From then till now, I’ve built coping mechanisms and built an empire of self-love. But recently, I’ve been diagnosed with Bipolar II and it’s rocking my world. And not in a cool amusement park way.
I had always had a mood disorder “NOS” on my face sheet because that depression used to pop up every now and then, and I would have “hypomanic” episodes with the same frequency. But it was never enough to check all the official boxes of Bipolar, so I wasn’t medicated and it was just kind of lurking in the background. But this summer I went from four to five days of depression, one day of either normal or manic behavior, rinse repeat.

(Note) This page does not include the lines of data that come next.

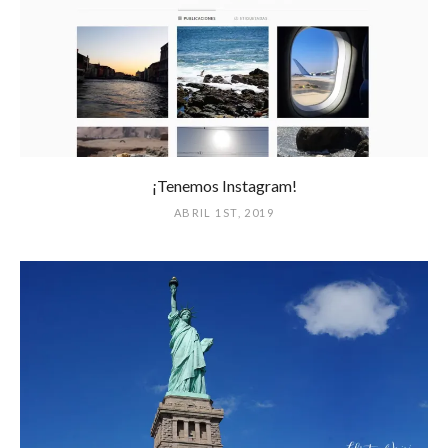
¡Tenemos Instagram!
ABRIL 1ST, 2019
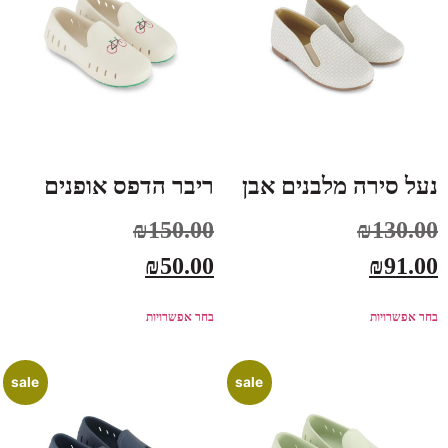
נעל סירה מלבנים אבן
ריבר הדפס אופנים
₪
150.00
₪
130.00
₪
50.00
₪
91.00
בחר אפשרויות
בחר אפשרויות
sale
sale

I started fitting every single box for Bipolar in a textbook way, and I’ve started a mood stabilizer, but we’re still working out the kinks and this process or state of being or my new norm or however you want to look at it is grueling. It fucking sucks.

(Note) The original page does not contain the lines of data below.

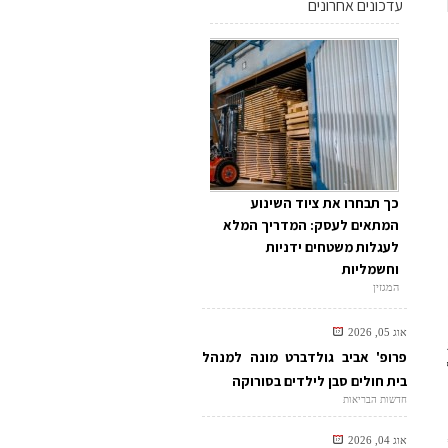
עדכונים אחרונים
כך תבחרו את ציוד השינוע
המתאים לעסק: המדריך המלא
לעגלות משטחים ידניות
וחשמליות
המגזין
אוג 05, 2026
פרופ' אביב גולדברט מונה למנהל
בית חולים סבן לילדים בסורוקה
חדשות הבריאות
אוג 04, 2026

As flighty and random as I can be, I very much find comfort in logic. I’ve always been the person who appreciates when someone suggests maybe it’s PMS that’s making me act emotionally because then I can say “OH!” and realize it’s not “me” doing it, it’s the hormones. That’s how I feel with anxiety, depression, and everything else. If I have a phobia or a specific thing that gives me anxiety and that stimulus occurs and I have a panic attack, that makes sense to me. If someone dies and I’m heartbroken and go into a state of depression, that makes sense to me. But being at a party where I’m having a great time and then feeling a switch flip inside my body that says “you’re depressed, nothing matters” and you can’t stop the insane amount of tears that are about to come out of your face… that’s jarring to me.

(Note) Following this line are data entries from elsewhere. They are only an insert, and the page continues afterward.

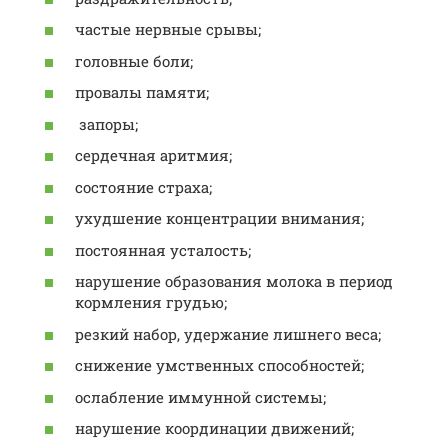
частые нервные срывы;
головные боли;
провалы памяти;
запоры;
сердечная аритмия;
состояние страха;
ухудшение концентрации внимания;
постоянная усталость;
нарушение образования молока в период
кормления грудью;
резкий набор, удержание лишнего веса;
снижение умственных способностей;
ослабление иммунной системы;
нарушение координации движений;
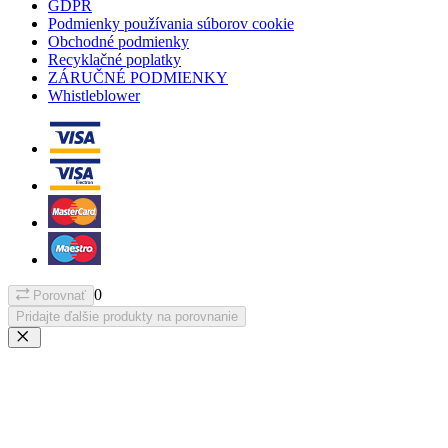
GDPR
Podmienky používania súborov cookie
Obchodné podmienky
Recyklačné poplatky
ZÁRUČNÉ PODMIENKY
Whistleblower
0
Porovnať
Pridajte ďalšie produkty na porovnanie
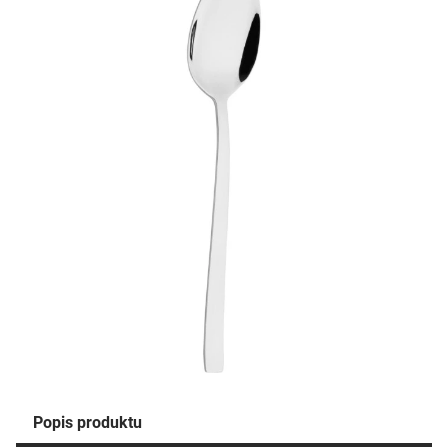
Popis produktu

Last night, I was at the studio with Maura and Joe. We were having an amazing time. I tied balloons filled with helium to my hair and put pom poms in Joe’s beard for Pete’s sake. It was wonderful. And all of a sudden Joe saw it in my eyes and asked what was wrong. And I don’t even have an answer. I’ve been saying, “My brain isn’t being nice”. Because I know logically that I should be happy, but now I’m not. My brain is being a bitch, and I wish she wasn’t. I wish I was in control, but I’m not. And even thinking about it makes me cry.
So I want to apologize if I’ve ever been slightly removed from your struggles with mental health. I feel like that’s the thing that separates me from other self-love coaches/bloggers/whatever and the past few months have shown me how removed I’ve been from ACTIVE and NEW struggles with mental illness. That doesn’t mean I haven’t had to deal with stuff popping up every week and I just use my coping mechanisms to deal with it because I have. But I think there was a part of me that forgot just how fucking terrifying and awful all this is.
I hope you don’t find me sharing this to mean that I’m less qualified to help you with your problems. I’ll never let my issues interfere with helping you. If I have an appointment with you on a day I can’t provide my best, I would rather cancel and reschedule than give you a bad experience. I like to think that knowing I’m going through this stuff makes me a little bit more qualified because I’m not just talking out of my ass, but that’s up to you to decide. Anyway, I felt an urge to write about this as I finally woke up this “morning” at 2 pm (because being unconscious felt better than being awake). If anything, it was for me to formulate my thoughts on this in a more organized way than “Oh shit” and trying to get shit out between sobbing to my boyfriend and friends.
I love you, and I feel for you. I hope you’ll stick around.